Last week, many stories and pictures emerged of North and South Korean bonhomie. One picture showed South Korean President Moon Jae-in filling a plastic bottle with water from the Heaven Lake of Mount Paektu in North Korea, which he had climbed with North Korean leader Kim Jong-un at the end of a three-day summit. As the somewhat showy images of North-South reconciliation played out, Andrei Lankov, who teaches at Kookmin University in Seoul and is an old North Korea watcher, tweeted: “N. Korea still won’t surrender its nuclear weapons completely.
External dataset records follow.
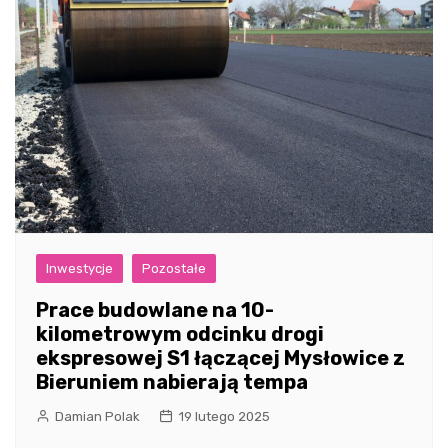
Inwestycje
Pozostałe
Prace budowlane na 10-
kilometrowym odcinku drogi
ekspresowej S1 łączącej Mysłowice z
Bieruniem nabierają tempa
Damian Polak
19 lutego 2025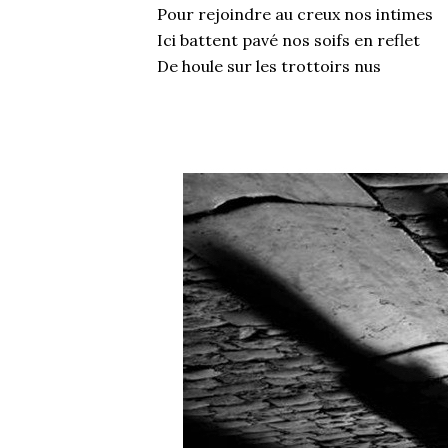
Pour rejoindre au creux nos intimes
Ici battent pavé nos soifs en reflet
De houle sur les trottoirs nus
But the return of U.S. hardliners is a real threat, so if a bit of inter-Korean showmanship can reduce the chance of a crisis emerging, let it be.” Lankov’s The Real North Korea: Life and Politics in the Failed Stalinist Utopia (2013) cuts through the “cliches” about the country being “mad” and “a nation of nuclear blackmailers” by pointing out that “North Korea’s leadership is quite rational, and nothing shows this better than its continuing survival against the odds.” However, for Hyeonseo Lee ( The Girl with Seven Names , 2015), who still loves and misses North Korea, there’s no returning back as it “remains as closed and cruel as ever.” In her book, Hyeonseo describes her happy-sad life — the beautiful winters and loving parents, witnessing a public execution when she was seven, and the night she fled across a frozen river.